Como alumna, me hubiese gustado más involucración por parte de la propia universidad, más atención a nuestro aprendizaje. Hacer clases que consisten en la grabación de un contenido que dura sesenta minutos resultó ser insuficiente. Era imposible sentirse motivado cuando el máximo de interacción era nulo. No existía el intercambio.
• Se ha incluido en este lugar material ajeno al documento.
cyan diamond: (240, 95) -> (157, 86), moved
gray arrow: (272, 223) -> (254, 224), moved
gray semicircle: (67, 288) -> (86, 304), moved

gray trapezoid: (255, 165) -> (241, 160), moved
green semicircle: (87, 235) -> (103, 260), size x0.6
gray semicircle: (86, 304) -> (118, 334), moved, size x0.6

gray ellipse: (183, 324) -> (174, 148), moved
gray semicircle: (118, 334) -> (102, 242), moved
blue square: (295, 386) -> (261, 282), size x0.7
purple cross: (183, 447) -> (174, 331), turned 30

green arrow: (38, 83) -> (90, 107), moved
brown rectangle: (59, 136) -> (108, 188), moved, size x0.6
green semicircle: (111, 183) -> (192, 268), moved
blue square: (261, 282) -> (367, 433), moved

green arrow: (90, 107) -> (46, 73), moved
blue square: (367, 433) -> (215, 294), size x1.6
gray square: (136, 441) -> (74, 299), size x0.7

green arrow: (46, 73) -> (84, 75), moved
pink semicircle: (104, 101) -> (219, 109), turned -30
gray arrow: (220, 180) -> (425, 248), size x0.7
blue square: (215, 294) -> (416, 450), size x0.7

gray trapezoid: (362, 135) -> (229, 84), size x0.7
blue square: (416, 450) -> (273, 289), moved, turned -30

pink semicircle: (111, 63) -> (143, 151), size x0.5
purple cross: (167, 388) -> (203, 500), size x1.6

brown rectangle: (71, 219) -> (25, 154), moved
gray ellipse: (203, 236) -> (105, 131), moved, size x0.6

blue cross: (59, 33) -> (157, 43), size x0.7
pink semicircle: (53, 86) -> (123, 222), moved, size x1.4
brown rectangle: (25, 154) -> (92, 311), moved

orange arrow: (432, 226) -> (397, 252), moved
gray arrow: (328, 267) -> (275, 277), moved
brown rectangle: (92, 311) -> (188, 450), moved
Pienso que si se hubiesen impartido clases en línea con opción a preguntas en todas las asignaturas el aprendizaje hubiese sido más rico. El intento de crear un espacio de debate. Una educación que, aunque se topase con dificultades, continuase. Mi sensación es que en marzo se quedó parada.
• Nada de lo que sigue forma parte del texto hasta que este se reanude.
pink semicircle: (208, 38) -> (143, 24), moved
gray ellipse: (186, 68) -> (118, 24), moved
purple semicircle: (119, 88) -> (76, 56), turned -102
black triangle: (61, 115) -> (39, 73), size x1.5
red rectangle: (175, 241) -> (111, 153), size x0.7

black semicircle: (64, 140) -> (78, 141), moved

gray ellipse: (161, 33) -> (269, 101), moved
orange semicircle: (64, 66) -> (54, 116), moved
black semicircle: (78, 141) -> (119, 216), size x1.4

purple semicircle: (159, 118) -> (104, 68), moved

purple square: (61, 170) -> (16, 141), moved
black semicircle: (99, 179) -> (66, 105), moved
Después del confinamiento unos pocos volvieron a las aulas, mas, sin duda, no del mismo modo. Los afortunados que volvieron lo hicieron con temperaturas congelantes, mascarillas que limitan la audición, y grupos pequeños en los que no siempre había apoyo. Con estas palabras no se pretende poner la culpa sobre nadie, sólo mostrar la realidad de una universidad pandémica.
Sentirse solo era lo normal. Tanto en el aula como fuera. Las amistades se enfriaron, al fin y al cabo, solo habían existido por cuatro meses, las ganas de estudiar y de aprender se enturbiaron con la falta de contacto, y los silencios pasaron a ser la norma.
Mi carrera y muchas otras requieren de discusión, necesitan espacios en los que la emoción, que es el debate, se pueda dar, espacios en los que nos sintamos inspirados para hablar, para levantar la mano y sin miedo dar nuestra opinión. Pero después de meses encerrados en nuestras casas, hablar en alto sin temer al absurdo o a un juicio negativo resultó muy complicado.
Quizá esta es tan solo mi experiencia, mas para mí la COVID 19 supuso una parada en mi educación. Perdí mucha de la motivación, y mi interés no estaba tan enfocado en mi aprendizaje como lo pudo estar en intentar conectar de nuevo con amigos o conocidos de los que me había sentido tan alejada.
Poco a poco pude volver a sentirme conectada con ellos y en cierto modo con mis estudios. Hacia los últimos no sentía la emoción del principio, pero tampoco la indiferencia del encierro.
Decidí marcharme y estudiar fuera. Mi viaje era en busca de esa primera sensación, de esas ganas perdidas. Sin embargo, la realidad no fue la que esperaba. Llegué sola a un país en el que la educación es principalmente en línea, sin apenas seminarios presenciales y de nuevo, con videos previamente grabados. No es la experiencia que buscaba. Seguramente aún queda mucho para que nadie pueda volver a vivirla.
Cecilia González Llop es estudiante de Filosofía en la Universidad Autónoma de Madrid. En la actualidad en el programa ERASMUS en la Universidad de Leeds en el Reino Unido.